01 Identificação do Controlador
Controlador de Dados Pessoais e de Saúde
Sacramento Queiroz Serviços Médicos LTDA
CNPJ: 48.311.772/0001-70
R. Bento Barroso Pereira, 121 — Jardim São Francisco de Assis
São Paulo — SP · CEP 05815-085 · Brasil
CNAE Principal: 86.30-5-03 — Atividade médica ambulatorial restrita a consultas
CNAEs Secundários: 86.10-1-02 · 86.30-5-01 · 86.30-5-02
Sujeita à regulação: CFM · CREMESP · Vigilância Sanitária Municipal de São Paulo
A Sacramento Queiroz Serviços Médicos LTDA, na qualidade de controladora de dados pessoais e dados de saúde, é responsável pelas decisões relativas ao tratamento das informações coletadas no âmbito de suas atividades de assistência médica ambulatorial, em conformidade com a LGPD (Lei n.º 13.709/2018), o Código de Ética Médica (CFM Res. n.º 2.217/2018), a Lei n.º 8.078/1990 (CDC) e as normas da Vigilância Sanitária.

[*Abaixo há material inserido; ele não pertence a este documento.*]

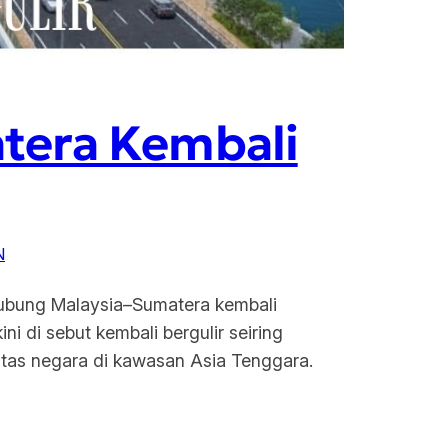
tera Kembali
N
ubung Malaysia–Sumatera kembali
i di sebut kembali bergulir seiring
ntas negara di kawasan Asia Tenggara.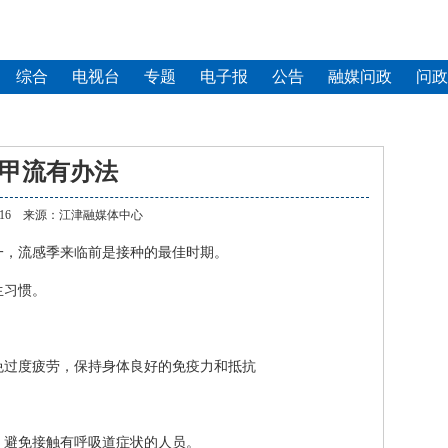
综合
电视台
专题
电子报
公告
融媒问政
问政
甲流有办法
0 11:16 来源：江津融媒体中心
一，流感季来临前是接种的最佳时期。
生习惯。
免过度疲劳，保持身体良好的免疫力和抵抗
，避免接触有呼吸道症状的人员。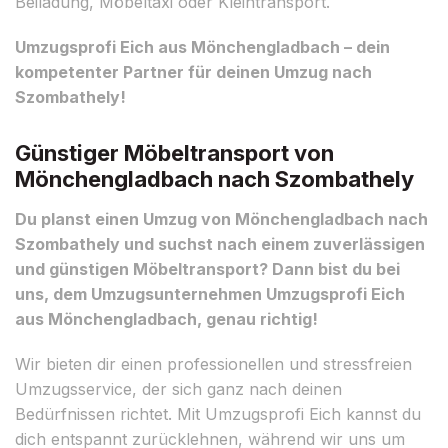
Beiladung, Möbeltaxi oder Kleintransport.
Umzugsprofi Eich aus Mönchengladbach – dein
kompetenter Partner für deinen Umzug nach
Szombathely!
Günstiger Möbeltransport von
Mönchengladbach nach Szombathely
Du planst einen Umzug von Mönchengladbach nach
Szombathely und suchst nach einem zuverlässigen
und günstigen Möbeltransport? Dann bist du bei
uns, dem Umzugsunternehmen Umzugsprofi Eich
aus Mönchengladbach, genau richtig!
Wir bieten dir einen professionellen und stressfreien
Umzugsservice, der sich ganz nach deinen
Bedürfnissen richtet. Mit Umzugsprofi Eich kannst du
dich entspannt zurücklehnen, während wir uns um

02 Dados que coletamos — incluindo dados de saúde
⚕️ Dados Sensíveis de Saúde (art. 11 LGPD)
Diagnósticos, resultados de exames, histórico clínico, medicamentos prescritos, laudos, anamnese e demais informações de saúde são dados sensíveis nos termos do art. 5.º, II da LGPD. Seu tratamento só pode ocorrer mediante consentimento específico e destacado ou para tutela da saúde (art. 11, II, f), exclusivamente por profissional de saúde sujeito ao sigilo profissional.
Dados de identificação do paciente:
- Nome completo, CPF, data de nascimento, sexo, estado civil, endereço e dados de contato;
- Número de carteirinha de plano de saúde e operadora, quando aplicável;
Dados de saúde (sensíveis — art. 5.º, II LGPD):
- Motivo da consulta, queixas e sintomas relatados pelo paciente;
- Histórico clínico, antecedentes pessoais e familiares;
- Resultados de exames físicos e diagnósticos;
- Exames complementares solicitados e laudos;
- Procedimentos cirúrgicos ambulatoriais realizados e evoluções;
- Medicamentos prescritos, doses e posologia;
- Informações de urgências e pronto-atendimentos;
- Alergias, medicamentos em uso e outros dados clínicos relevantes.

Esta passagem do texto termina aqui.